Il tutto dev’essere condito di un effetto disinteressato, come se ci si fosse messi addosso la prima cosa trovata nel guardaroba, quando in realtà poche sottoculture sono edonistiche come quella hipster. Appartenenti alla classe medio-alta, gli hipster amano l’arte in tutte le sue forme, ma in particolare la fotografia e il cinema, sono acculturati, adorano i mercatini dell’usato, i vinili, il cibo biologico, i tatuaggi, la bicicletta specialmente se a scatto fisso.
In verità anche se il termine sta man mano svuotandosi di significato per l’uso inappropriato che se ne fa, soprattutto nella lingua italiana che ancora non lo conosce davvero. Chiunque abbia gli occhiali ormai è hipster, chiunque vada a un brunch è hipster, chiunque porti la barba è hipster, e chiunque indossi un berretto è hipster.

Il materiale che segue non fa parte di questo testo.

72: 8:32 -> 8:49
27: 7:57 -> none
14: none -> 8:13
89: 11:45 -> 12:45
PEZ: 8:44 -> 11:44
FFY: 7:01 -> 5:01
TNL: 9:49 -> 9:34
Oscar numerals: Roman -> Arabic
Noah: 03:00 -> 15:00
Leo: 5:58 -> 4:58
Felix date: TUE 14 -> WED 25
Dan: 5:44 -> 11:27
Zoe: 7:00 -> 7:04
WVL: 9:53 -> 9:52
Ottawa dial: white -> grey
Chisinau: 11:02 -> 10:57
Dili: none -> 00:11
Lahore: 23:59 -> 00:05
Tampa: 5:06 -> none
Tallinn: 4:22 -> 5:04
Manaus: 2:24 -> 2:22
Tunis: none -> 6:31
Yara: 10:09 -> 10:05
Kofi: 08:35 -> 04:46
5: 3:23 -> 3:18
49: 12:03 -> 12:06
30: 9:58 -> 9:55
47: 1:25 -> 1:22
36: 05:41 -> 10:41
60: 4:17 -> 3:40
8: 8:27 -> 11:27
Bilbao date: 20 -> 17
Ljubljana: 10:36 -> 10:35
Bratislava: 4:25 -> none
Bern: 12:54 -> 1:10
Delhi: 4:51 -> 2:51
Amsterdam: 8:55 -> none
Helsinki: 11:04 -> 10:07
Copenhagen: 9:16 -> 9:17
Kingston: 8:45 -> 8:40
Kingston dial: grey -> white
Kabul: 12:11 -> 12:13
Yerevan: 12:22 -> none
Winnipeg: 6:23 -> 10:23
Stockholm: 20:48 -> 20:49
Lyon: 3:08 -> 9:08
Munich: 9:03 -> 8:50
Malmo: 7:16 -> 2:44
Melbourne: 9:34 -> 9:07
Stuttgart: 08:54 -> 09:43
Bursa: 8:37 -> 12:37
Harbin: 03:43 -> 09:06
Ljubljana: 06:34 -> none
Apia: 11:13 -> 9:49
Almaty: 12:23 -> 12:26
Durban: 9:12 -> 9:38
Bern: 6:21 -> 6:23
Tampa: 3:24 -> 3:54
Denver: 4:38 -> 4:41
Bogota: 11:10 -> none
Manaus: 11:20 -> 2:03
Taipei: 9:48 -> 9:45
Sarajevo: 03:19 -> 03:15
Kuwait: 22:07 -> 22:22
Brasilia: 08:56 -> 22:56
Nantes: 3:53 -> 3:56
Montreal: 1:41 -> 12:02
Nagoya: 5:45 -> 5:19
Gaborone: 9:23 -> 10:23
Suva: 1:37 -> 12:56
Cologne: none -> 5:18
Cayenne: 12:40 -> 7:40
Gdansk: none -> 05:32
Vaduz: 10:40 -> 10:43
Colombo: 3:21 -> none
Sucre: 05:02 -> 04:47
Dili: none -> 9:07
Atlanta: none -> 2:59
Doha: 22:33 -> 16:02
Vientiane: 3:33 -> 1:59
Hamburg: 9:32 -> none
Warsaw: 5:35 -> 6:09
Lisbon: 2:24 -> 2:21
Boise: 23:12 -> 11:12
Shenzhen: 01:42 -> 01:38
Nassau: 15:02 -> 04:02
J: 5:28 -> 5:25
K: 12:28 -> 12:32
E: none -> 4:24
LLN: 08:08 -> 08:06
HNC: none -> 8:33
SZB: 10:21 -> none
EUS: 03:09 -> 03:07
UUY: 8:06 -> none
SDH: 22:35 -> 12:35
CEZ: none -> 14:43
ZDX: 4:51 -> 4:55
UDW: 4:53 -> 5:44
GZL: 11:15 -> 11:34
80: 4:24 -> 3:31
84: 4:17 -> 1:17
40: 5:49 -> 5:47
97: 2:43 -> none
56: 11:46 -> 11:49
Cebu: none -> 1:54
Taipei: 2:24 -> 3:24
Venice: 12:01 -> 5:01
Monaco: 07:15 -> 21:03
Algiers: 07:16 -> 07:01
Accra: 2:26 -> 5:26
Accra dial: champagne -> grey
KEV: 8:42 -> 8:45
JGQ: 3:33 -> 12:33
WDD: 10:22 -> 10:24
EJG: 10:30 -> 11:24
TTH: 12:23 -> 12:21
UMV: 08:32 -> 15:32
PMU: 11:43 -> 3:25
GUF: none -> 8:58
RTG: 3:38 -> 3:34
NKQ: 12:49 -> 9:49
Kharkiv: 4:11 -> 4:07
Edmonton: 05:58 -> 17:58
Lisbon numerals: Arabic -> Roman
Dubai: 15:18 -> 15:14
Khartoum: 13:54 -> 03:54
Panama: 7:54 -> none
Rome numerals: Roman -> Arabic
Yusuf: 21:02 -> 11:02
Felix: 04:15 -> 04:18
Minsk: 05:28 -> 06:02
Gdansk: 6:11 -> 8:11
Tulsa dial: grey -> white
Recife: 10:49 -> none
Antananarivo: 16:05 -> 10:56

Prendere in giro gli hipster è uno sport popolare in rete, come un tempo si prendevano in giro i metallari, i truzzi, gli emo: il potere della tastiera permette di sentenziare e ridicolizzare chiunque si discosti dalla massa. A New York c’è un quartiere che è l’apoteosi dell’hipster, Williamsburg, dove più che da ridere c’è da meravigliarsi: qui gli hipster hanno creato realtà artistiche e culturali di tutto rispetto, ma anche attività interessanti dove si produce cibo biologico, si restaurano mobili antichi, si creano bici su misura, si promuovono comportamenti ecologici. Non sono espressamente politici, anzi sono decisamente disinteressati, ma a loro modo portano avanti una piccola rivoluzione culturale. Anche a Londra, in particolare nel quartiere di Shoreditch, la tendenza è molto forte, così come a Berlino nel quartiere di Prenzlauer Berg, e ce ne sono molti anche al nord Europa, in particolare a Copenaghen. In Italia, senza offesa, come spesso accade si imitano mode che non sono propriamente nostre, finendo per diventare goffe e a volte un pochino ridicole.